Sorry, but it's very easy to verify that these claims are crap by replicating their study, i.e. doing a simple blast search of the insert sequence against the virus database. Here's the result of the first insert: https://blast.ncbi.nlm.nih.gov/Blast.cgi?CMD=Get&RID=398N4CS...
Although, there are some hits against HIV, there are also equally matching hits against bacteriophages; viruses that only target bacterias, they are completely unrelated to any viruses that target humans and animals.
Furthermore, the E value is around 170, that means that matches are statistically completely insignificant, meaning they happened by chance only. Such a high E value corresponds to a p-value of very, very close to 1 (https://www.ncbi.nlm.nih.gov/BLAST/tutorial/Altschul-1.html).
These guys that published such a paper are either completely clueless or nefarious in trying to stir up conspiracy theories.
Read the paper, they actually only match 2 inserts, the other two inserts are modified by the authors in such a way that they are made to match (Table 1).
Both inserts 1 and 2 also match to Streptococcus phage, but a bacteriophage would of course not be such a bold claim as HIV matches are.
Also, be aware that because of the scientific interest in HIV, there are hundreds of HIV strains sequenced, a virus known for its mutation rate (especially in these two proteins gp120 and gag, as they are under pressure to mutate in order to evade the immunesystem). So in such a large library of protein sequences one is bound to find a match of a short 6 letter (amino acid) sequence. That's why E values exist to make a statement about the statistical significance.

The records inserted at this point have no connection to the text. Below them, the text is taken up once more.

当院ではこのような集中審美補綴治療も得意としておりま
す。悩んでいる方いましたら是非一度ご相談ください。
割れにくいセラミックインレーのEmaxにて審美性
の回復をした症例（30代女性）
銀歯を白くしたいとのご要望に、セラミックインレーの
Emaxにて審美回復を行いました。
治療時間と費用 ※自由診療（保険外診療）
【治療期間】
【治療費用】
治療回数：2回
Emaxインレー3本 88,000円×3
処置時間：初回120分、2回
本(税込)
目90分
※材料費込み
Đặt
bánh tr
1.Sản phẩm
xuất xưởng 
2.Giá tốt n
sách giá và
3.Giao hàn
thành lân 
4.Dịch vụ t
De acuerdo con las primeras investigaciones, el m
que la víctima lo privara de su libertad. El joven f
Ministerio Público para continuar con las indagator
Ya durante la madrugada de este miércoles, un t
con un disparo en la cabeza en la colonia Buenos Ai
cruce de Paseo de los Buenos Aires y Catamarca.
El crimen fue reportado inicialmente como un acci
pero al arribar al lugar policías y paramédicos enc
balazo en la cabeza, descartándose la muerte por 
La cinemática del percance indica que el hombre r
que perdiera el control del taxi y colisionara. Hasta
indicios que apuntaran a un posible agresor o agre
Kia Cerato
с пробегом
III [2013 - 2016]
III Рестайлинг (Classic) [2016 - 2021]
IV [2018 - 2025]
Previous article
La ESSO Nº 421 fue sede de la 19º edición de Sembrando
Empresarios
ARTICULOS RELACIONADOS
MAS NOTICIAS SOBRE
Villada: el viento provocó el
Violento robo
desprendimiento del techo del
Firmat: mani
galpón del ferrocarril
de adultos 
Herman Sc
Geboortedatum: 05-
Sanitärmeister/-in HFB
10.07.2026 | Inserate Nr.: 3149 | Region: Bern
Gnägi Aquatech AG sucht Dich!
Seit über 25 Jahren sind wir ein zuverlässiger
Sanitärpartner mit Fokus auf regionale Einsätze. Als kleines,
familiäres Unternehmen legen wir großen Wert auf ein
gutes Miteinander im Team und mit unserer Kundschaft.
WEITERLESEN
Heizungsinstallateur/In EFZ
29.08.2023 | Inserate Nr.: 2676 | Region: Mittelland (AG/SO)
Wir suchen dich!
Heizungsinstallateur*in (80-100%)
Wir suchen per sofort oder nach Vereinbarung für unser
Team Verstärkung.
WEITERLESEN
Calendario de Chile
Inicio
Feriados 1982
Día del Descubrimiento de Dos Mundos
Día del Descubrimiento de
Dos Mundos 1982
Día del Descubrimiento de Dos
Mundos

Large HIV database inflating matches is indeed a big concern. But dismissing one miss matches sounds arbitrary: these segments were not arbitrarily selected, but real insertions on tops of sars.
Large (but <100) evalues are sometimes considered as weak evidence of some evolutionary process if you are querying against a huge database with closely related sequences. However, given the length of their first 2 hits I'd tend to think this is by random chance. The last 2 are more interesting.
And the fact that there's no known CoV with any of these inserts is quite intriguing.
The last two (look at table 1) are interesting in such a way that its almost scientific misconduct akin to photoshopping a picture in a scientific paper.
They blasted the inserts, but apparently couldn't find any matches to HIV, so they just changed them until they found something.
>These guys that published such a paper are either completely clueless or nefarious in trying to stir up conspiracy theories.
In your opinion, do you think this kind of subterfuge could have been picked up by Dr. Eric Feigl-Ding or someone with a similar calibre, before broadcasting this preprint for wider consumption? Thanks.
I have not heard from this guy before (I work in microbial genomics, he seems to be in the field of health economics from a quick search), so I can't comment on that.
Occam's razor says no. The coronavirus spike protein is responsible for receptor binding and entry into the cell. Different strains with different hosts bind to different receptors, so they have differences in their spike protein sequences. Mutations in the spike protein are expected in the evolution of coronavirus.
Although, there are some hits against HIV, there are also equally matching hits against bacteriophages; viruses that only target bacterias, they are completely unrelated to any viruses that target humans and animals. Furthermore, the E value is around 170, that means that matches are statistically completely insignificant, meaning they happened by chance only. Such a high E value corresponds to a p-value of very, very close to 1 (https://www.ncbi.nlm.nih.gov/BLAST/tutorial/Altschul-1.html).
These guys that published such a paper are either completely clueless or nefarious in trying to stir up conspiracy theories.